For CISOs building next-generation infrastructure, SyPy’s work offers a model for proactive vulnerability discovery in high-stakes domains where failures carry economic and societal costs, such as compromised payment ledgers or misdiagnosing AI models. In India’s expanding digital economy, the group’s emphasis on scalable defences aligns with national priorities for secure UPI scaling, sovereign AI stacks and privacy-preserving federated learning.​

Model poisoning and watermarking secure AI intellectual property

SyPy researchers investigate model poisoning, where adversarial data subtly corrupts training pipelines, causing AI systems to fail selectively in production while passing validation checks, particularly dangerous in healthcare diagnostics or financial fraud detection. They also develop watermarking techniques embedding verifiable provenance signals into large language models, enabling creators to prove ownership against replication by competitors or thieves. Model merging—combining pre-trained foundations for efficiency—receives scrutiny for emergent vulnerabilities arising from unexamined interactions, guiding safer hybrid deployments.​

Enterprises deploying generative AI must adopt these methodologies to safeguard investments in custom fine-tunes, ensuring model integrity through poisoning-resistant training and forensic traceability that withstands legal or commercial disputes.

Blockchain anomaly detection and malware behavioural analysis

In blockchain and cryptocurrency ecosystems, SyPy analyses transaction flows for fraud, laundering and manipulation patterns in pseudonymous ledgers lacking central remediation, designing architectures resilient to consensus attacks and oracle exploits. Malware research deconstructs adaptive strains that hide within legitimate processes, extracting behavioural signatures for predictive defence that anticipates evasion tactics over signature matching.
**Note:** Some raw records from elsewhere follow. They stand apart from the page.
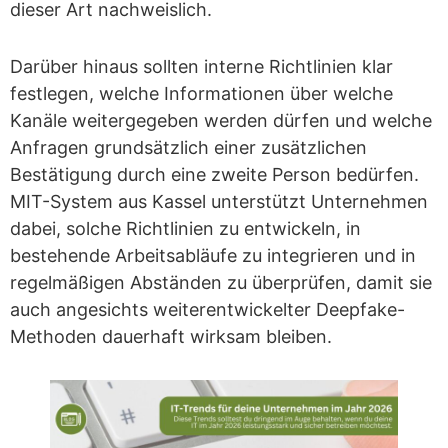
dieser Art nachweislich.
Darüber hinaus sollten interne Richtlinien klar
festlegen, welche Informationen über welche
Kanäle weitergegeben werden dürfen und welche
Anfragen grundsätzlich einer zusätzlichen
Bestätigung durch eine zweite Person bedürfen.
MIT-System aus Kassel unterstützt Unternehmen
dabei, solche Richtlinien zu entwickeln, in
bestehende Arbeitsabläufe zu integrieren und in
regelmäßigen Abständen zu überprüfen, damit sie
auch angesichts weiterentwickelter Deepfake-
Methoden dauerhaft wirksam bleiben.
Mobile security testing exposes data leakage via excessive permissions, inter-app pathways and background exfiltration, critical for platforms handling biometric unlocks and financial transactions.​

These capabilities position SyPy as a vanguard for India’s blockchain ambitions, from CBDC pilots to DeFi platforms, while equipping mobile-first enterprises to harden against silent compromises that erode user trust.

Adversarial mindset drives research and talent pipeline

Prof. Gangwal cultivates a lab culture of ‘thinking like attackers’, training students to reverse-engineer assumptions and simulate exploits, producing researchers equipped for emerging threats in technologies not yet mature. Publications in top venues validate the group’s rigour, but its enduring impact lies in alumni shaping national cybersecurity postures across industry and academia.​

For technology leaders, SyPy exemplifies academic-industry symbiosis where foundational research translates to deployable defences, recommending similar investments in adversarial red-teaming and university partnerships to build sovereign capability.